(Stored data entries)
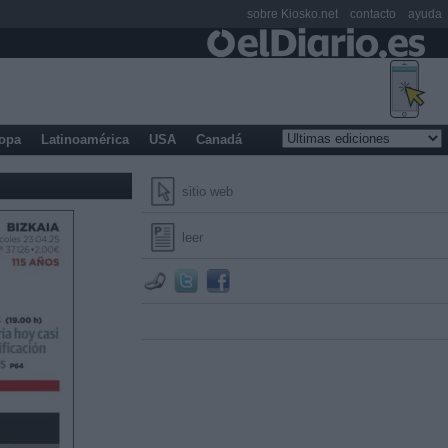
sobre Kiosko.net
contacto
ayuda
opa
Latinoamérica
USA
Canadá
sitio web
leer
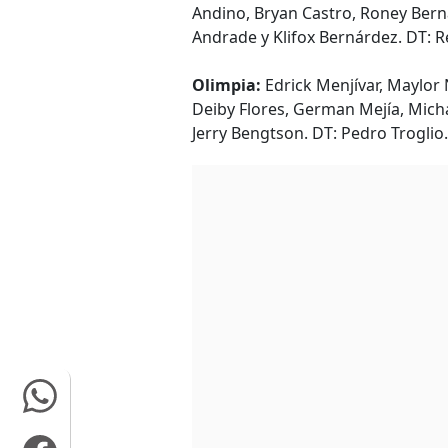
Andino, Bryan Castro, Roney Ber
Andrade y Klifox Bernárdez. DT: R
Olimpia:
Edrick Menjívar, Maylor 
Deiby Flores, German Mejía, Micha
Jerry Bengtson. DT: Pedro Troglio.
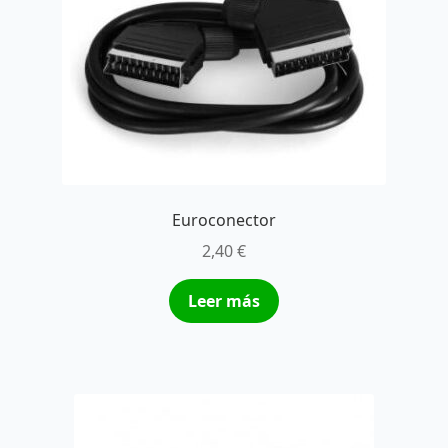
Euroconector
2,40
€
Leer más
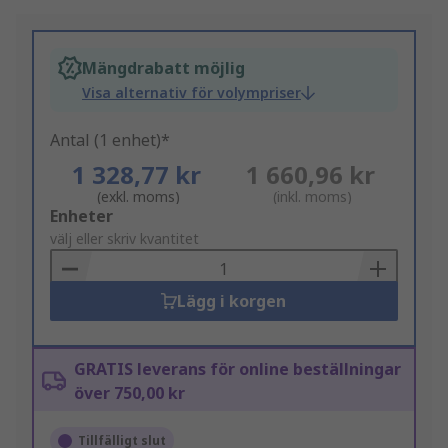
Mängdrabatt möjlig
Visa alternativ för volympriser
Antal (1 enhet)*
1 328,77 kr
1 660,96 kr
(exkl. moms)
(inkl. moms)
Add
Enheter
to
välj eller skriv kvantitet
Basket
Lägg i korgen
GRATIS leverans för online beställningar
över 750,00 kr
Tillfälligt slut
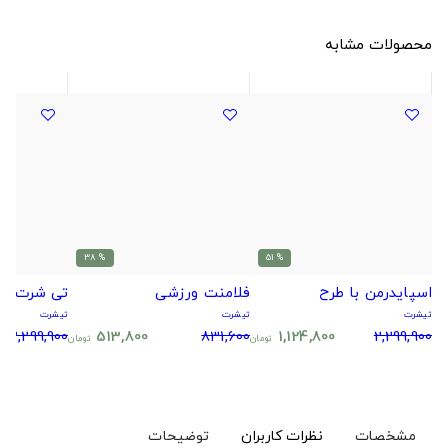
محصولات مشابه
% 38
% 51
اسپایدرمن با طرح
فلامنت ورزشی
تی شرت سی
تیشرت
تیشرت
تیشرت
2,299,900
513,800
831,600
1,124,800
2,299,900
تومان
تومان
مشخصات
نظرات کاربران
توضیحات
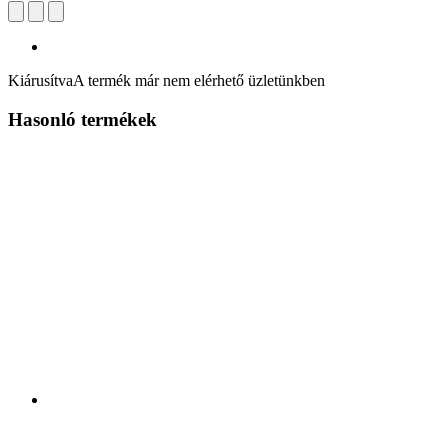
Kiárusítva
A termék már nem elérhető üzletünkben
Hasonló termékek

> _Task instructions_:
Keep the pictures out and write out the records exactly.

> _Exercise response_:
sobre Kiosko.net
contacto
ayuda
opa
Latinoamérica
USA
Canadá
sitio web
leer
Andino, Bryan Castro, Roney Ber
Andrade y Klifox Bernárdez. DT: R
Olimpia:
Edrick Menjívar, Maylor 
Deiby Flores, German Mejía, Micha
Jerry Bengtson. DT: Pedro Troglio.
Euroconector
2,40
€
Leer más
Mängdrabatt möjlig
Visa alternativ för volympriser
Antal (1 enhet)*
1 328,77 kr
1 660,96 kr
(exkl. moms)
(inkl. moms)
Add
Enheter
to
välj eller skriv kvantitet
Basket
Lägg i korgen
GRATIS leverans för online beställningar
över 750,00 kr
Tillfälligt slut
محصولات مشابه
% 38
% 51
اسپایدرمن با طرح
فلامنت ورزشی
تی شرت سی
تیشرت
تیشرت
تیشرت
2,299,900
513,800
831,600
1,124,800
2,299,900
تومان
تومان
مشخصات
نظرات کاربران
توضیحات
Kiárusítva
A termék már nem elérhető üzletünkben
Hasonló termékek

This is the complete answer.